Zahlungen an Dienstnehmer aus Konjunkturpakten
Zahlungen, die etwa im Zusammenhang mit der Corona-Kurzarbeit in Österreich erfolgen, können auch im Ausland ansässige Dienstnehmer österreichischer Arbeitgeber betreffen. Nach Ansicht des OECD Secretariat und des BMF sollen derartige Zahlungen im Rahmen von Art. 15 OECD-MA dort besteuert werden, wo der Dienstnehmer gearbeitet hätte, wenn er arbeiten könnte (Kausalitätsprinzip). Die Besteuerung erfolgt also unabhängig davon, wo sich der Dienstnehmer während der Kurzarbeit aufhält. Ist im jeweiligen DBA hingegen eine Sonderregelung für Bezüge aus einer gesetzlichen Sozialversicherung oder ähnliche Einkünfte enthalten – wie z.B. im DBA mit Deutschland –, so ist das Besteuerungsrecht für Entgeltentschädigungen nach dieser Sonderbestimmung zu beurteilen, wobei im Regelfall eine Besteuerung im Kassenstaat vorgesehen ist.

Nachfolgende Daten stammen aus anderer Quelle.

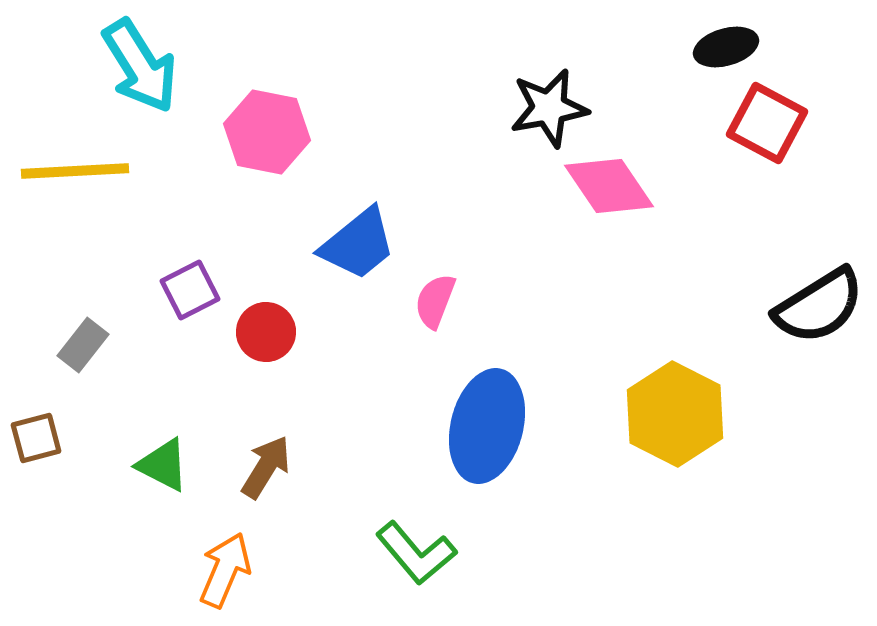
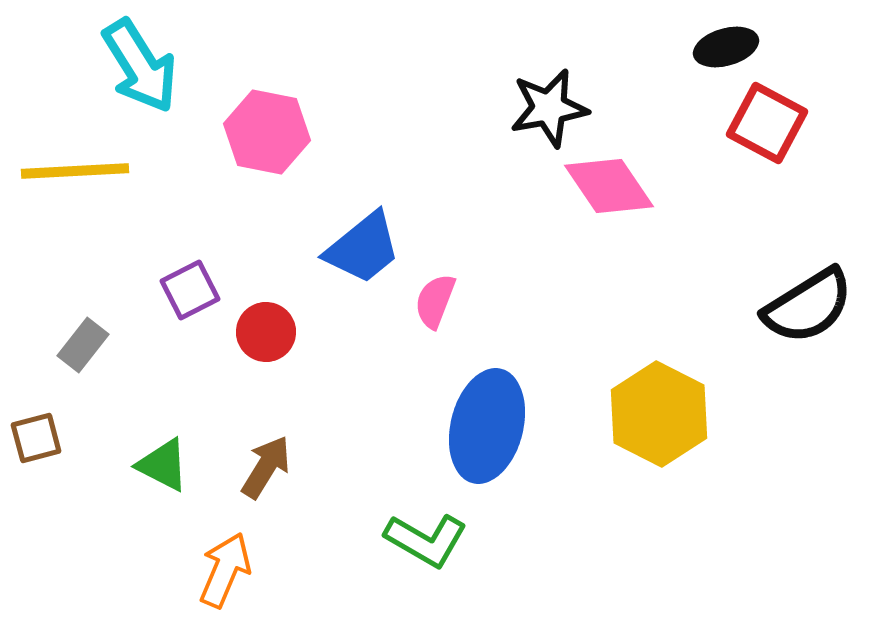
blue trapezoid: moved 5 px right, 4 px down
black semicircle: moved 11 px left
yellow hexagon: moved 16 px left
green L-shape: moved 10 px right, 13 px up; rotated 20 degrees counterclockwise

Zahlungen, die im Zusammenhang mit der Corona-Kurzarbeit in Österreich erfolgen, können auch im Ausland ansässige Dienstnehmer österreichischer Arbeitnehmer betreffen ...
Fazit
Entscheidend bei der Beurteilung von aufgrund der Covid- 19-Pandemie geänderten Sachverhalten im internationalen Steuerrecht ist die Heranziehung der sonst auch üblichen Grundsätze. Vereinzelt gibt es jedoch Erleichterungen, meist in Form von bilateralen Konsultationsvereinbarungen, die davon abweichen. Der Umstand, dass uns diese Pandemie noch länger betreffen wird und sich Gewohnheiten teilweise nachhaltig oder zumindest für die Zeit dieser Pandemie ändern, wurde von der OECD und den Finanzverwaltungen zum Teil noch nicht ausreichend berücksichtigt. Dies wird noch zahlreiche aktuell unbeantwortete Fragen aufwerfen.